Search code examples
pythonnumpystatisticsfrequencyloss

How to find the number of losses in a series


I have an array like [0, 0, 0, 1, 2, -1, -2, 5, 8, 4, 5.5] and want to find the number of times an element is less than the previous one (ignoring the zeros at the beginning that represent missing data).

In this example, the answer is 3 (for -1, -2 and 4) and I have to divide it by the number of valid numbers (e.g. 8). Expected result is 3/8 = 0.375.
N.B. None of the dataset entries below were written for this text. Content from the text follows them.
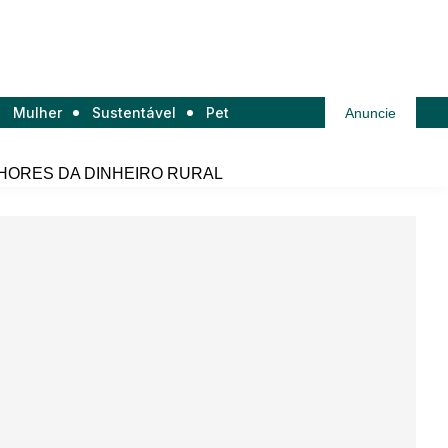
Mulher
Sustentável
Pet
Anuncie
HORES DA DINHEIRO RURAL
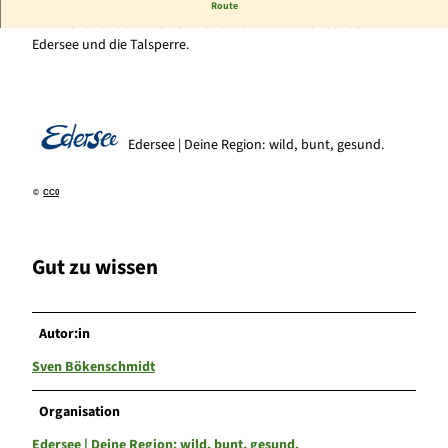
Die "kleine Kanzel" befindet sich oberhalb der Edertalsperre.
Route
Von hier aus habt ihr einen wunderschönen Blick auf den
Edersee und die Talsperre.
Edersee | Deine Region: wild, bunt, gesund.
©
CC0
Gut zu wissen
Autor:in
Sven Bökenschmidt
Organisation
Edersee | Deine Region: wild, bunt, gesund.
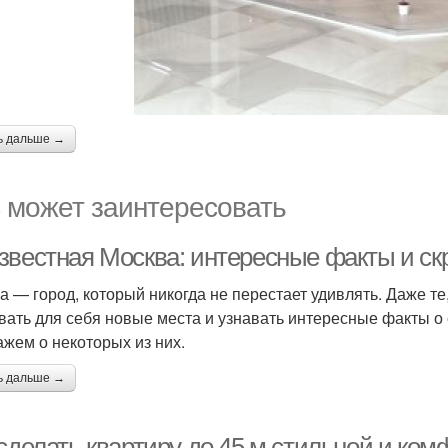
ь дальше →
 может заинтересовать
звестная Москва: интересные факты и ск
а — город, который никогда не перестает удивлять. Даже те
вать для себя новые места и узнавать интересные факты о 
ажем о некоторых из них.
ь дальше →
сделать квартиру до 45 м стильной и ко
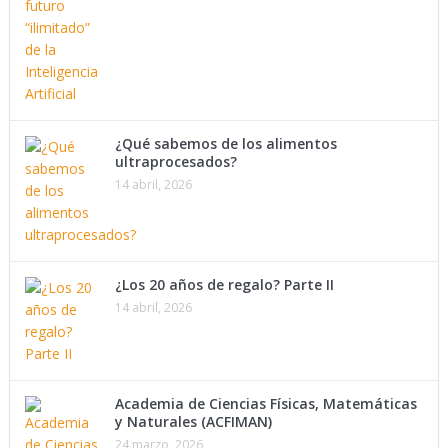
¿Qué sabemos de los alimentos
ultraprocesados?
14 abril, 2026
¿Los 20 años de regalo? Parte II
14 abril, 2026
Academia de Ciencias Físicas, Matemáticas
y Naturales (ACFIMAN)
24 marzo, 2026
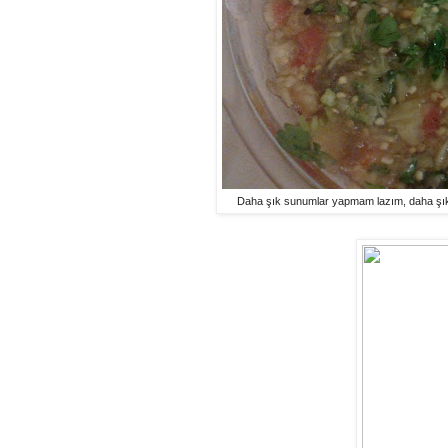
Daha şık sunumlar yapmam lazım, daha şık f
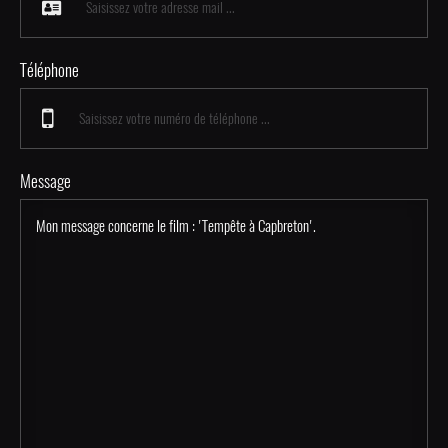
Téléphone
Message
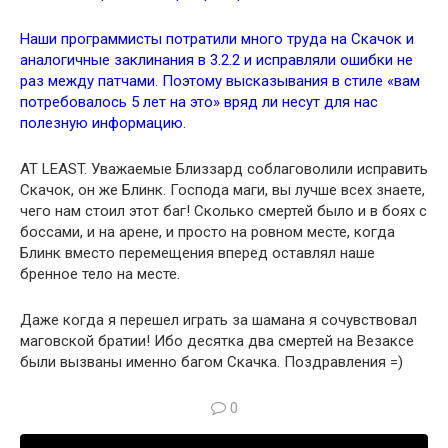
Наши программисты потратили много труда на Скачок и
аналогичные заклинания в 3.2.2 и исправляли ошибки не
раз между патчами. Поэтому высказывания в стиле «вам
потребовалось 5 лет на это» вряд ли несут для нас
полезную информацию.
AT LEAST. Уважаемые Близзард соблаговолили исправить
Скачок, он же Блинк. Господа маги, вы лучше всех знаете,
чего нам стоил этот баг! Сколько смертей было и в боях с
боссами, и на арене, и просто на ровном месте, когда
Блинк вместо перемещения вперед оставлял наше
бренное тело на месте.
Даже когда я перешел играть за шамана я сочувствовал
маговской братии! Ибо десятка два смертей на Везаксе
были вызваны именно багом Скачка. Поздравления =)
0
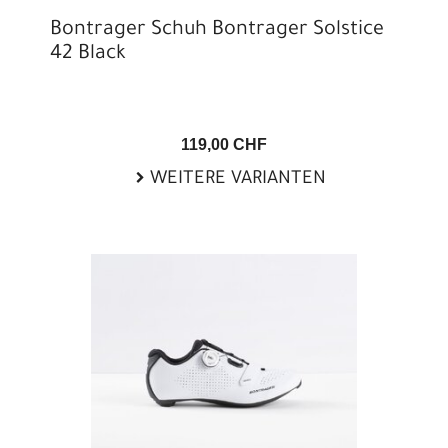
Bontrager Schuh Bontrager Solstice
42 Black
119,00 CHF
WEITERE VARIANTEN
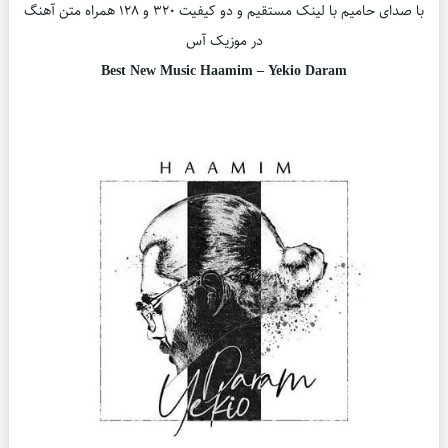
با صدای حامیم با لینک مستقیم و دو کیفیت ۳۲۰ و ۱۲۸ همراه متن آهنگ
در موزیک آس
Best New Music Haamim – Yekio Daram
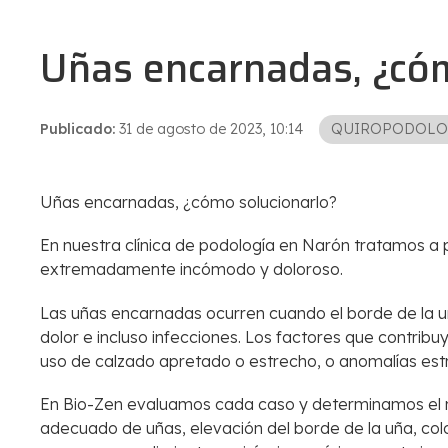
Uñas encarnadas, ¿cóm
Publicado:
31 de agosto de 2023, 10:14
QUIROPODOLO
Uñas encarnadas, ¿cómo solucionarlo?
En nuestra clínica de podología en Narón tratamos a
extremadamente incómodo y doloroso.
Las uñas encarnadas ocurren cuando el borde de la uñ
dolor e incluso infecciones. Los factores que contrib
uso de calzado apretado o estrecho, o anomalías estr
En Bio-Zen evaluamos cada caso y determinamos el me
adecuado de uñas, elevación del borde de la uña, col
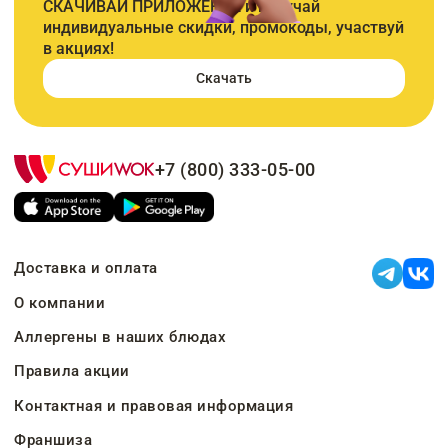
СКАЧИВАЙ ПРИЛОЖЕНИЕ и получай
индивидуальные скидки, промокоды, участвуй
в акциях!
Скачать
+7 (800) 333-05-00
Доставка и оплата
О компании
Аллергены в наших блюдах
Правила акции
Контактная и правовая информация
Франшиза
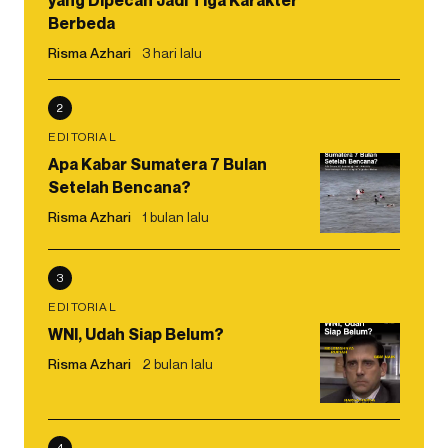
Berbeda
Risma Azhari
3 hari lalu
2
EDITORIAL
Apa Kabar Sumatera 7 Bulan
Setelah Bencana?
Risma Azhari
1 bulan lalu
3
EDITORIAL
WNI, Udah Siap Belum?
Risma Azhari
2 bulan lalu
4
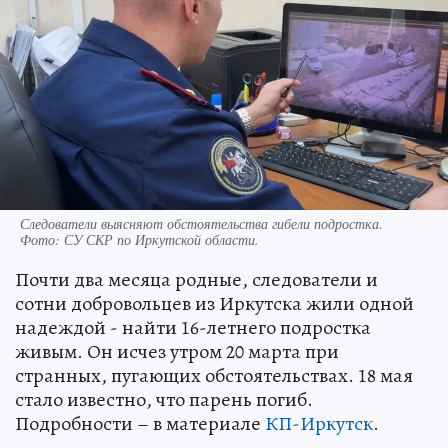
Следователи выясняют обстоятельства гибели подростка.
Фото:
СУ СКР по Иркутской области.
Почти два месяца родные, следователи и
сотни добровольцев из Иркутска жили одной
надеждой - найти 16-летнего подростка
живым. Он исчез утром 20 марта при
странных, пугающих обстоятельствах. 18 мая
стало известно, что парень погиб.
Подробности – в материале
КП-Иркутск
.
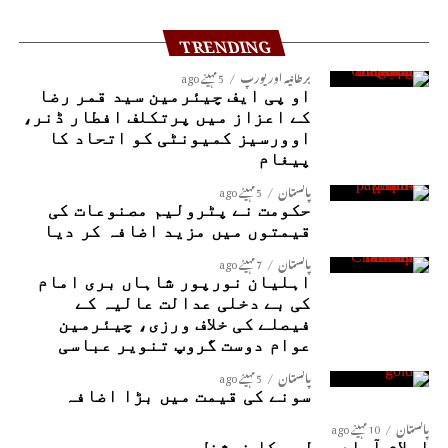
TRENDING
برطانیہ اور یورپ
5 مہینے ago
او پی ایف چیئرمین سید قمر رضا
کے اعزاز میں پرتکلف افطار ڈنر،
اوورسیز کمیونٹی کو اتحاد کا
پیغام
پاکستان
5 مہینے ago
حکومت نے پٹرولیم مصنوعات کی
قیمتوں میں مزید اضافہ کر دیا
پاکستان
7 مہینے ago
اہلیان نورپور شاہاں بری امام
کی بے دخلی عدالت عالیہ کے
فیصلے کی خلاف ورزی، چیئرمین
عوام دوست گروپ تنویر عباسی
پاکستان
5 مہینے ago
سونے کی قیمت میں بڑا اضافہ
پاکستان
10 مہینے ago
اسلام آباد پولیس کا نیشنل پریس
I wrote an instruction and wonder if there is a more efficient way to have it as I have to run it millions of times.

My current instruction:

v = np.array([0, 0, 0, 1, 2, -1, -2, 5, 8, 4, 5.5])
print(np.sum((v < np.roll(v,1))[1:]) / np.sum(v != 0)) # loss frequency

Any clue?

Note: as soon as there is a first valid numbers (i.e. different from 0), all following numbers (including 0) are valid.


Solution

  • With np.trim_zeros (to trim leading zeros) and simple subtraction:

    v_trimmed = np.trim_zeros(v, 'f')
    np.sum((v_trimmed[1:] - v_trimmed[:-1]) < 0) / len(v_trimmed)
    

    Or with np.diff for subtraction:

    np.sum(np.diff(v_trimmed) < 0) / len(v_trimmed)
    

    0.375